Proposal: Static/final constructors for bucket-3 primitive classes.

Clement Cherlin ccherlin at gmail.com
Sun Dec 5 23:09:20 UTC 2021


On Sun, Dec 5, 2021 at 12:36 PM Brian Goetz <brian.goetz at oracle.com> wrote:
>
> The following was received on valhalla-spec-comments.
>
> Summary: Various syntax options for no-arg constructors of "bucket 3"
> primitives, to enable users to pick a default value other than zero.
>
> Analysis: The suggestion is well-intentioned, but it is built on some
> significant misunderstandings of the problem we are facing.
>
> It assumes that it is sensible to allow a non-zero default value of a
> primitive to be specified by the class declaration.  While it is
> entirely understandable why one would want this, the problem is not that
> there isn't a good syntax for it (there obviously is), nor that running
> the constructor multiple times is the problem -- it is deeper than
> that.  Numerous safety properties derive from the fact that newly
> allocated objects and arrays are bulk-initialized to zero; compromising
> this seems likely to lead to exploits.

Thank you for your feedback. However, far from leading to new exploits,
my suggestion is aimed at fixing the flaws inherent in the current
design that make it extremely, unnecessarily difficult to use correctly
as a primitive class author.

It makes the assumption that the all zeroes value can and should be the
default value for every single primitive class. Initializing to zero is
simple, unambiguous and efficient. It is perfectly reasonable to have
all-zeroes as the "default default", so to speak. However, it is
completely unacceptable to make the "default default" the one and only
default, because it creates a value that was never constructed.
Numerous safety properties of existing classes also derive from the fact
that every instance was initialized by a constructor; compromising this
will inevitably lead to the same kinds of exploits that serialization did.
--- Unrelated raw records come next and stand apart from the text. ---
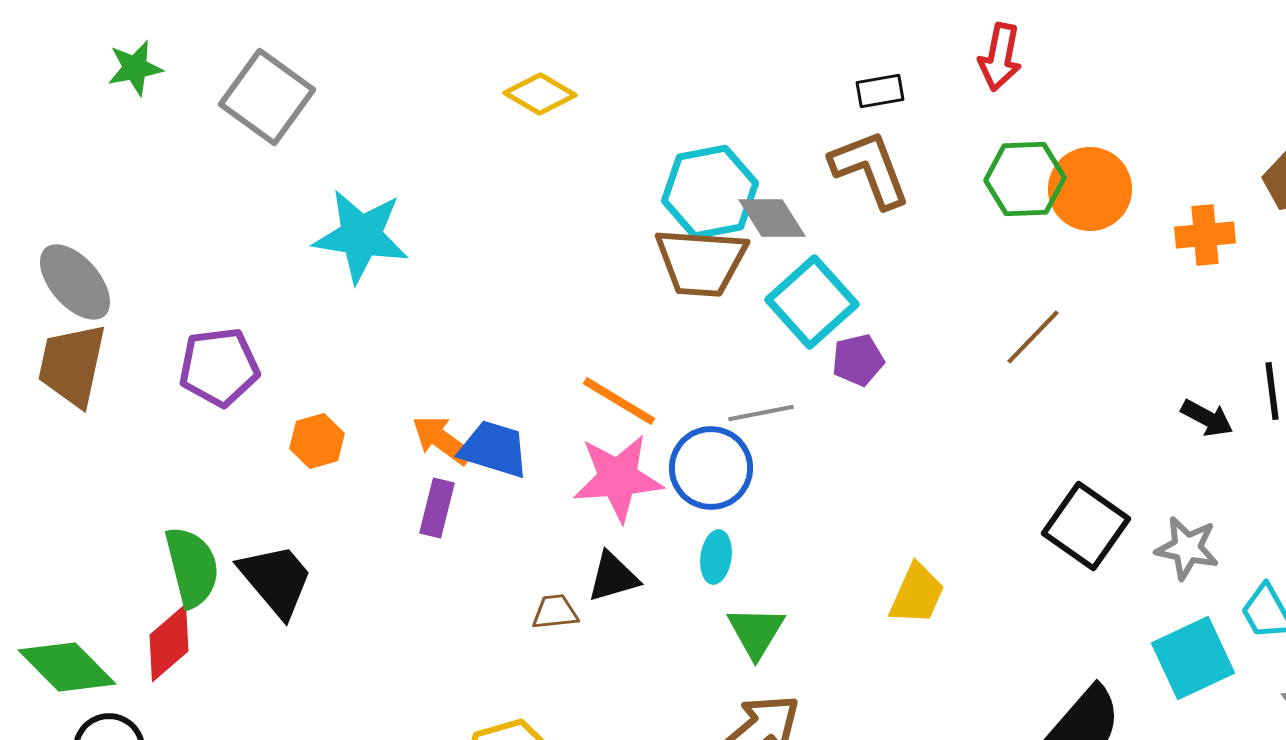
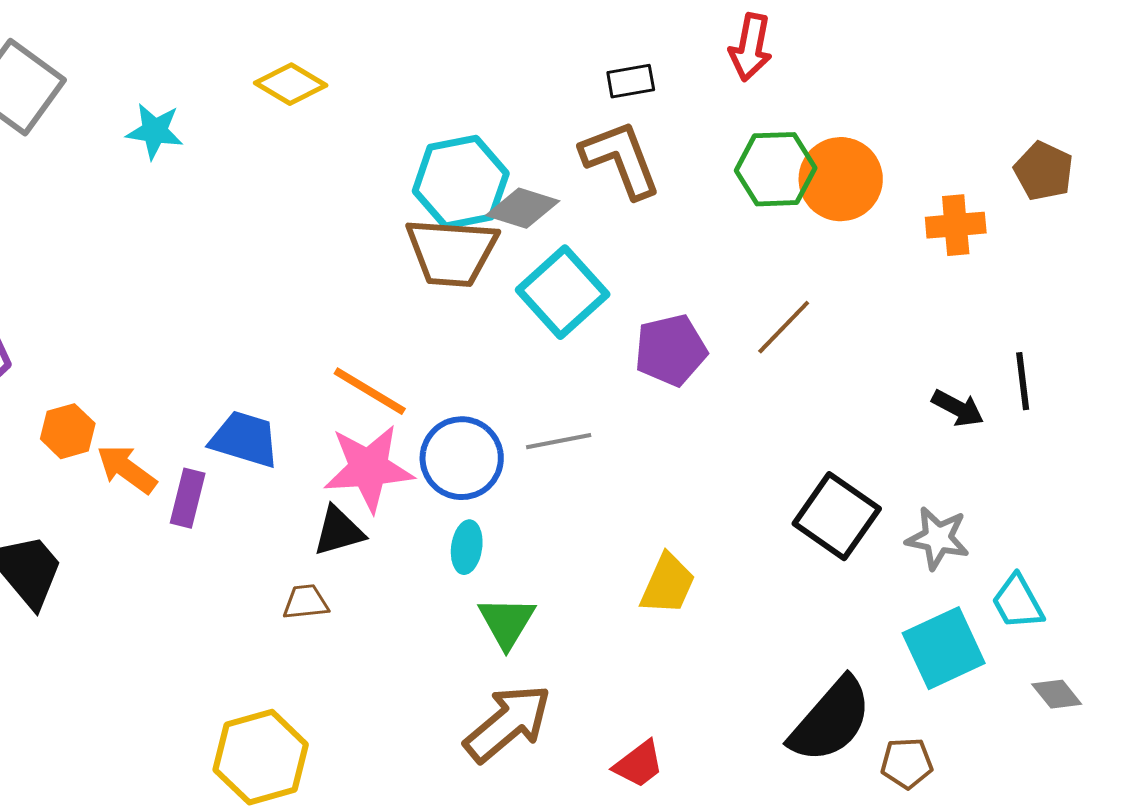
gray diamond: (772, 218) -> (523, 208), turned -40
cyan star: (361, 236) -> (155, 131), moved, size x0.6
purple pentagon: (858, 360) -> (671, 350), moved, size x1.4
gray line: (761, 413) -> (559, 441), moved
orange arrow: (442, 440) -> (127, 469), moved
black triangle: (613, 577) -> (339, 531), moved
Consider a very slowly-growing, but not constant set of values which
ought to be expandable at runtime, such as, say, media type codes
for a transcoding server that supports dynamic plugins. It's not
constant, so it can't be an enum. We must validate any new instance
against a canonical list of permitted values before allowing it to be
constructed, lest invalid (possibly malicious) values sneak into the
system.

public primitive record MediaCode(byte b1, byte b2, byte b3, byte b4) {
    public MediaCode {
        if (!isValidMediaCode(b1, b2, b3, b4))
            throw new IllegalArgumentException();
    }
}

An invalid MediaCode of 0,0,0,0 is now trivially constructable, perhaps
accidentally, using

MediaCode[] mediaCodes = new MediaCode[numMediaCodes];
// time passes, mediaCodes is partially but not completely filled...
MediaCode whoops = mediaCodes[numMediaCodes - 1];

Which permits injecting "nul" bytes into, say, a byte stream that will be
deserialized by C code expecting null-terminated strings, or recognizing
as a "media file" something that is very much not.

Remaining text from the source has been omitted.